*** Begin section ***
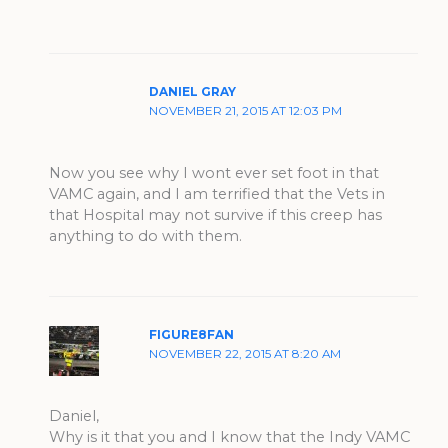
DANIEL GRAY
NOVEMBER 21, 2015 AT 12:03 PM
Now you see why I wont ever set foot in that
VAMC again, and I am terrified that the Vets in
that Hospital may not survive if this creep has
anything to do with them.
FIGURE8FAN
NOVEMBER 22, 2015 AT 8:20 AM
Daniel,
Why is it that you and I know that the Indy VAMC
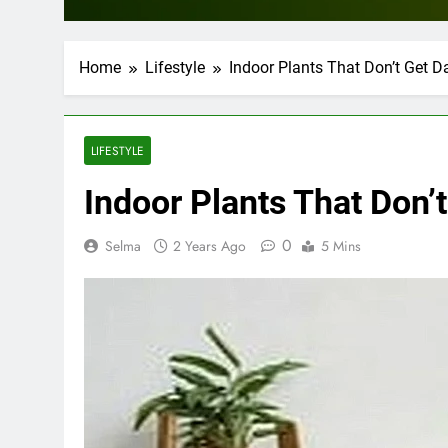
Home
Lifestyle
Indoor Plants That Don’t Get
LIFESTYLE
Indoor Plants That Don
0
Selma
2 Years Ago
5 Mins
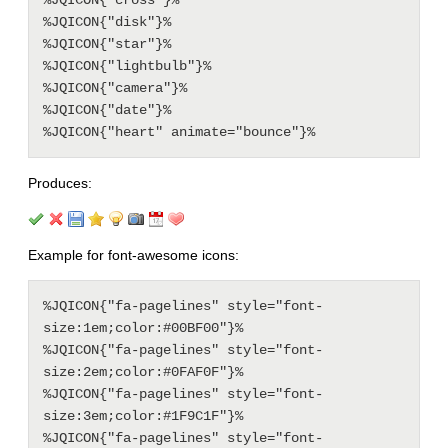
%JQICON{"cross"}%

%JQICON{"disk"}%

%JQICON{"star"}%

%JQICON{"lightbulb"}%

%JQICON{"camera"}%

%JQICON{"date"}%

Produces:
Example for font-awesome icons:
%JQICON{"fa-pagelines" style="font-
size:1em;color:#00BF00"}%

%JQICON{"fa-pagelines" style="font-
size:2em;color:#0FAF0F"}%

%JQICON{"fa-pagelines" style="font-
size:3em;color:#1F9C1F"}%

%JQICON{"fa-pagelines" style="font-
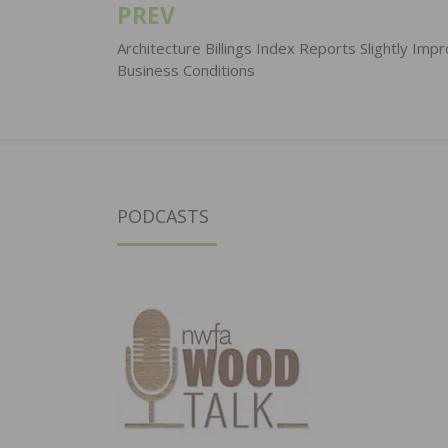
PREV
Post
navigation
Architecture Billings Index Reports Slightly Imp
Business Conditions
PODCASTS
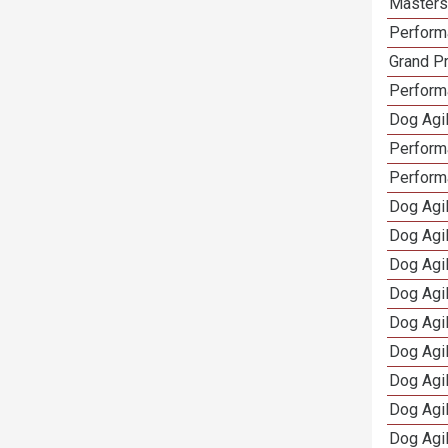
Masters 
Performa
Grand Pr
Performa
Dog Agil
Perform
Perform
Dog Agil
Dog Agi
Dog Agi
Dog Agi
Dog Agi
Dog Agi
Dog Agi
Dog Agi
Dog Agi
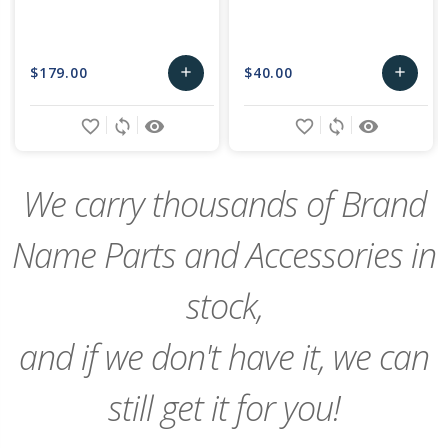
$179.00
$40.00
add
add
Add
Add
favorite_border
sync
remove_red_eye
favorite_border
sync
remove_red_eye
to
to
Cart
Cart
We carry thousands of Brand
Name Parts and Accessories in
stock,
and if we don't have it, we can
still get it for you!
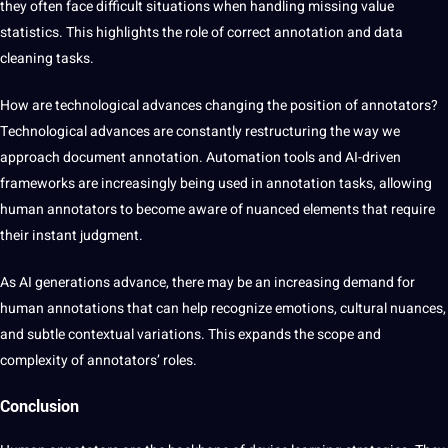
they often face difficult situations when handling missing value
statistics. This highlights the role of correct annotation and data
cleaning tasks.
How are technological advances changing the position of annotators?
Technological advances are constantly restructuring the way we
approach document annotation. Automation tools and AI-driven
frameworks are increasingly being used in annotation tasks, allowing
human annotators to become aware of nuanced elements that require
their instant judgment.
As AI generations advance, there may be an increasing demand for
human annotations that can help recognize emotions, cultural nuances,
and subtle contextual variations. This expands the scope and
complexity of annotators’ roles.
Conclusion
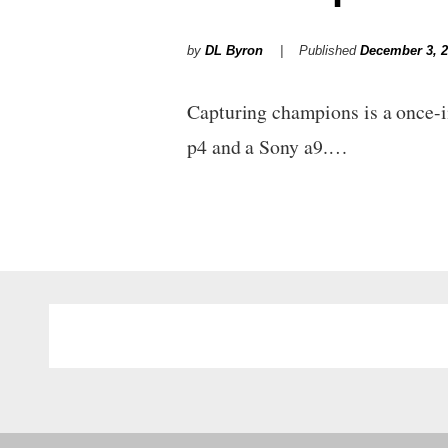
by
DL Byron
Published
December 3, 
Capturing champions is a once-
p4 and a Sony a9.…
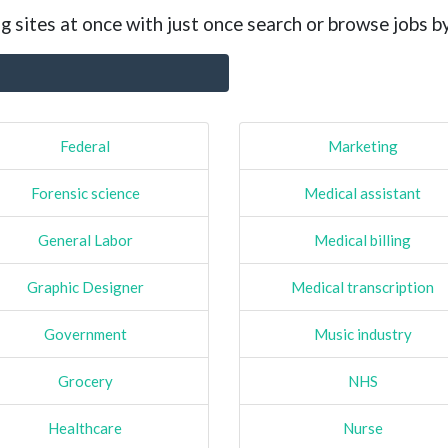
g sites at once with just once search or browse jobs b
Federal
Marketing
Forensic science
Medical assistant
General Labor
Medical billing
Graphic Designer
Medical transcription
Government
Music industry
Grocery
NHS
Healthcare
Nurse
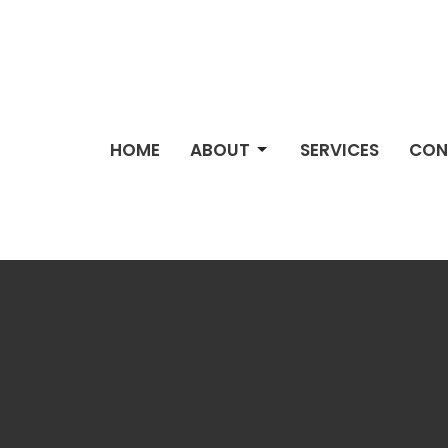
HOME
ABOUT
SERVICES
CON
*** End section ***
What is required: When you repeat the listing, keep it exact and leave the pictures behind.

Response:
DANIEL GRAY
NOVEMBER 21, 2015 AT 12:03 PM
Now you see why I wont ever set foot in that
VAMC again, and I am terrified that the Vets in
that Hospital may not survive if this creep has
anything to do with them.
FIGURE8FAN
NOVEMBER 22, 2015 AT 8:20 AM
Daniel,
Why is it that you and I know that the Indy VAMC
Home
Lifestyle
Indoor Plants That Don’t Get
LIFESTYLE
Indoor Plants That Don
0
Selma
2 Years Ago
5 Mins
%JQICON{"cross"}%

%JQICON{"disk"}%

%JQICON{"star"}%

%JQICON{"lightbulb"}%

%JQICON{"camera"}%

%JQICON{"date"}%

Produces:
Example for font-awesome icons:
%JQICON{"fa-pagelines" style="font-
size:1em;color:#00BF00"}%

%JQICON{"fa-pagelines" style="font-
size:2em;color:#0FAF0F"}%

%JQICON{"fa-pagelines" style="font-
size:3em;color:#1F9C1F"}%

%JQICON{"fa-pagelines" style="font-
PREV
Post
navigation
Architecture Billings Index Reports Slightly Imp
Business Conditions
PODCASTS
Masters 
Performa
Grand Pr
Performa
Dog Agil
Perform
Perform
Dog Agil
Dog Agi
Dog Agi
Dog Agi
Dog Agi
Dog Agi
Dog Agi
Dog Agi
Dog Agi
$179.00
$40.00
add
add
Add
Add
favorite_border
sync
remove_red_eye
favorite_border
sync
remove_red_eye
to
to
Cart
Cart
We carry thousands of Brand
Name Parts and Accessories in
stock,
and if we don't have it, we can
still get it for you!
they often face difficult situations when handling missing value
statistics. This highlights the role of correct annotation and data
cleaning tasks.
How are technological advances changing the position of annotators?
Technological advances are constantly restructuring the way we
approach document annotation. Automation tools and AI-driven
frameworks are increasingly being used in annotation tasks, allowing
human annotators to become aware of nuanced elements that require
their instant judgment.
As AI generations advance, there may be an increasing demand for
human annotations that can help recognize emotions, cultural nuances,
and subtle contextual variations. This expands the scope and
complexity of annotators’ roles.
Conclusion
by
DL Byron
Published
December 3, 
Capturing champions is a once-
p4 and a Sony a9.…
g sites at once with just once search or browse jobs b
Federal
Marketing
Forensic science
Medical assistant
General Labor
Medical billing
Graphic Designer
Medical transcription
Government
Music industry
Grocery
NHS
Healthcare
Nurse
HOME
ABOUT
SERVICES
CON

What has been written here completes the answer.